Diabetes is a chronic condition that leads to high blood sugar levels. The CDC reports that, as of 2020, 34 million Americans (10.5% of the US population) have diabetes, with a steady rise in diabetes prevalence since the year 2000 . As the general population and the number of diabetes patients grow, healthcare providers will need cutting-edge tools in order to improve outcomes, treatment, and prevention. In particular, academic researchers and medical practitioners are finding that artificial intelligence (AI) is an effective tool for improving diabetes care. Specific applications of AI include calculation of insulin dosage, the control of artificial pancreases, prediction of blood sugar levels, and lifestyle support for patients.
When diabetes patients self-administer insulin after meals, the process usually involves three steps. First, the patient takes a blood sugar reading. Second, the patient calculates the proper insulin dosage. Third, the patient self-injects insulin . Researchers have proposed to use AI in the second step, calculating the proper dosage from blood sugar measurements, the nutritional content of recent meals, the amounts of recent doses of insulin, and other sources of data . For example, one study conducted at the Imperial College in London found that an AI-based smartphone application for calculating dosages was safe and effective for type 1 diabetes patients over a six-week period .
Even with AI-assisted dosage calculations, the patient must measure and inject the dosage correctly. With recent technologies, it is possible to automate the entire process of insulin administration. For example, the artificial pancreas is a portable device that consists of an insulin pump and a blood glucose sensor. An internal AI controls how much insulin the pump should administer, given the monitor’s glucose readings . Artificial pancreas research has gained plenty of attention in recent years, with researchers seeking the best AI algorithms and methods for controlling the devices . An artificial pancreas, like an organic pancreas, should be extremely accurate and immune to patient error, compared to a manually operated insulin pump.
A more challenging problem is the prediction of blood sugar levels. In a literature review of 49 peer-reviewed studies to predict blood sugar from glucose sensor measurements and physiological data, researchers found that 76% of those studies could predict blood sugar levels up to one hour in advance . Accurate predictions would identify if a patient’s treatment is working, and they might help improve insulin dosage calculations. In more extreme cases, patients could be notified to seek medical attention if the AI forecasts a sudden, dangerous fluctuation in blood sugar levels.
Perhaps the nearest-term impact of AI is on lifestyle support for diabetes patients. Most existing tools for diabetes management rely on general models that roughly characterize each patient based on data from a large group of patients. The added value of AI is to personalize diabetes management, based on an individual patient’s attributes and risk factors. For example, an AI-based application might encourage patients to adhere to their medication, exercise periodically, or visit their doctor. Wearable activity trackers, like those produced by Fitbit and Garmin, can give AI tools more accurate patient data, which will further personalize the patient’s experience. In doing so, the app could improve patient engagement with and responsiveness to their treatment .
In conclusion, diabetes treatment and management stand to benefit from the integration of artificial intelligence. Despite the expected benefits to personalization and patient outcomes, these data-driven methods must arrive with appropriate protections for patients. Data from an artificial pancreas, a blood sugar predictor, or a lifestyle assistant are deeply personal and private.
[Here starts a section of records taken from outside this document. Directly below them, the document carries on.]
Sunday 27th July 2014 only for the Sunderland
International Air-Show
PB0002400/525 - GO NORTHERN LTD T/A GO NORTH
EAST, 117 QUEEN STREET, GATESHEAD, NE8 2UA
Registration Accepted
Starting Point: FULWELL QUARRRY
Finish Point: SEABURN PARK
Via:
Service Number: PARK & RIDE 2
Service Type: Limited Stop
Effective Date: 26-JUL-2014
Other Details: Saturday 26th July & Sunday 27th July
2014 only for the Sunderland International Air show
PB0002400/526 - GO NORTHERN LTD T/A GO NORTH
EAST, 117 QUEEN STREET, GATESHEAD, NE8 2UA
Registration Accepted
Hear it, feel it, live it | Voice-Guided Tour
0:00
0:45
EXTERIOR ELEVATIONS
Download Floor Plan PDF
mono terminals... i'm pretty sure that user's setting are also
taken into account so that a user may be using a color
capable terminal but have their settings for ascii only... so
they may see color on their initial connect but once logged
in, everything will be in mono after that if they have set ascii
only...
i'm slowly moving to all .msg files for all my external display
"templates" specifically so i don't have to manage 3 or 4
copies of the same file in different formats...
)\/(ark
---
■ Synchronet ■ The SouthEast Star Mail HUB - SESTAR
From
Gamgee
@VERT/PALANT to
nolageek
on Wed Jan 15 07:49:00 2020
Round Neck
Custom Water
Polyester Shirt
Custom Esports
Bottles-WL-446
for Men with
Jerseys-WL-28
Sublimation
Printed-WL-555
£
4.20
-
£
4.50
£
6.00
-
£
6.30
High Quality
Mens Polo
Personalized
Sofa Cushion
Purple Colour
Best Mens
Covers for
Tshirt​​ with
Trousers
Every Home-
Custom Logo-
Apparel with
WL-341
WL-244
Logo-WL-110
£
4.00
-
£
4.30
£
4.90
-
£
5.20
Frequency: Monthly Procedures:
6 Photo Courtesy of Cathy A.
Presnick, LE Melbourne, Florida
Without technological and policy safeguards alongside these innovations, patients may be forced to sacrifice their privacy for improved medical outcomes.
 National Diabetes Statistics Report, 2020: Estimates of Diabetes and Its Burden in the United States. U.S. Centers for Disease Control and Prevention. 2020. https://www.cdc.gov/diabetes/pdfs/data/statistics/national-diabetes-statistics-report.pdf.
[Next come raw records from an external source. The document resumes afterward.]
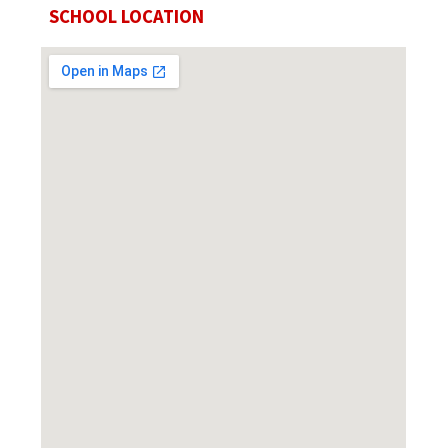
SCHOOL LOCATION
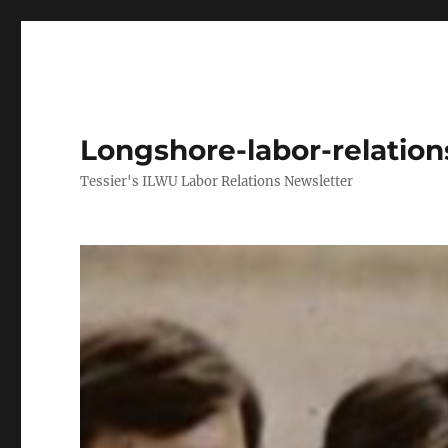
Longshore-labor-relatio
Tessier's ILWU Labor Relations Newsletter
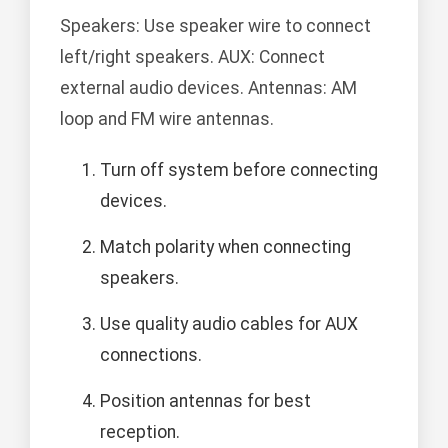
Speakers: Use speaker wire to connect
left/right speakers. AUX: Connect
external audio devices. Antennas: AM
loop and FM wire antennas.
Turn off system before connecting
devices.
Match polarity when connecting
speakers.
Use quality audio cables for AUX
connections.
Position antennas for best
reception.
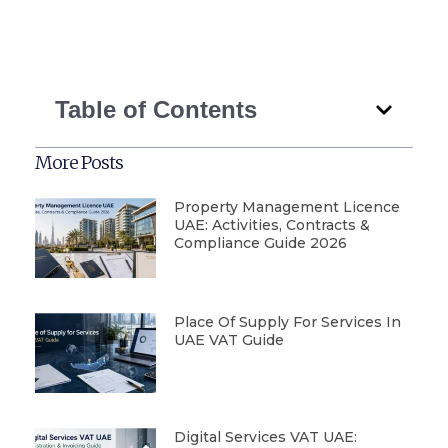
Table of Contents
More Posts
Property Management Licence
UAE: Activities, Contracts &
Compliance Guide 2026
Place Of Supply For Services In
UAE VAT Guide
Digital Services VAT UAE:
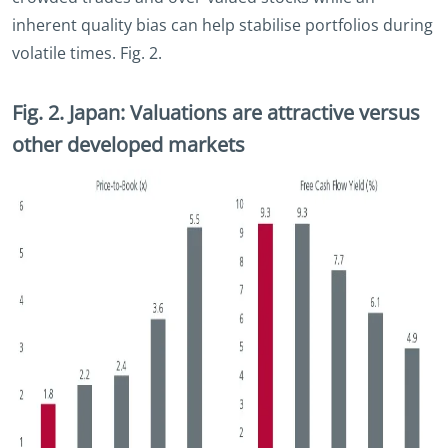
inherent quality bias can help stabilise portfolios during
volatile times. Fig. 2.
Fig. 2. Japan: Valuations are attractive versus
other developed markets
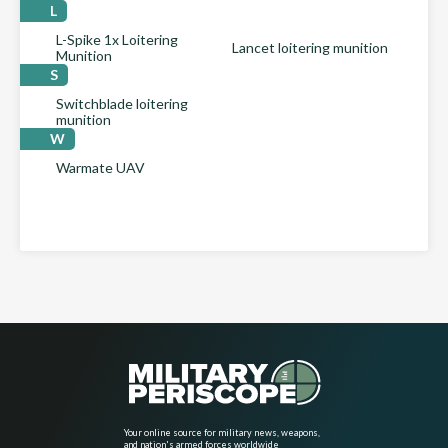
L
L-Spike 1x Loitering
Lancet loitering munition
Munition
S
Switchblade loitering
munition
W
Warmate UAV
Your online source for military news, weapons,
and nation's armed forces worldwide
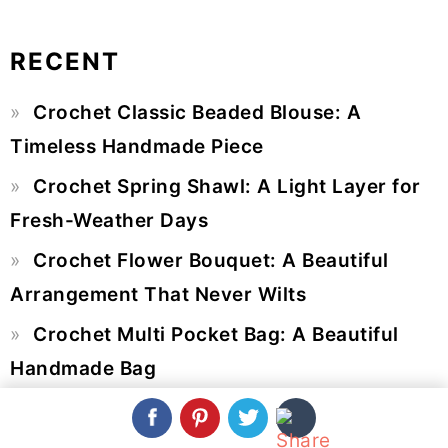
RECENT
Primary
Crochet Classic Beaded Blouse: A
Sidebar
Timeless Handmade Piece
Crochet Spring Shawl: A Light Layer for
Fresh-Weather Days
Crochet Flower Bouquet: A Beautiful
Arrangement That Never Wilts
Crochet Multi Pocket Bag: A Beautiful
Handmade Bag
Crochet Long Sleeve Top: A Timeless
Handmade Statement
 A. Tenderich. Artificial Pancreas: What You Should Know. Healthline. March 31, 2020. https://www.healthline.com/diabetesmine/artificial-pancreas-what-you-should-know.
 Contreras I., and Vehi J. Artificial Intelligence for Diabetes Management and Decision Support: Literature Review. Journal of Medical Internet Research 2018; 20: 5. DOI:10.2196/10775.
 Rigla M., et al. Artificial Intelligence Methodologies and Their Application to Diabetes. Journal of Diabetes Science and Technology 2018; 12: 2. DOI:10.1177/1932296817710475.
 Reddy M., et al. Clinical Safety and Feasibility of the Advanced Bolus Calculator for Type 1 Diabetes based on Case-based Reasoning: A 6-week Nonrandomized Single-arm Pilot Study. Diabetes Technology and Therapeutics 2016; 18: 8. DOI:10.1089/dia.2015.0413.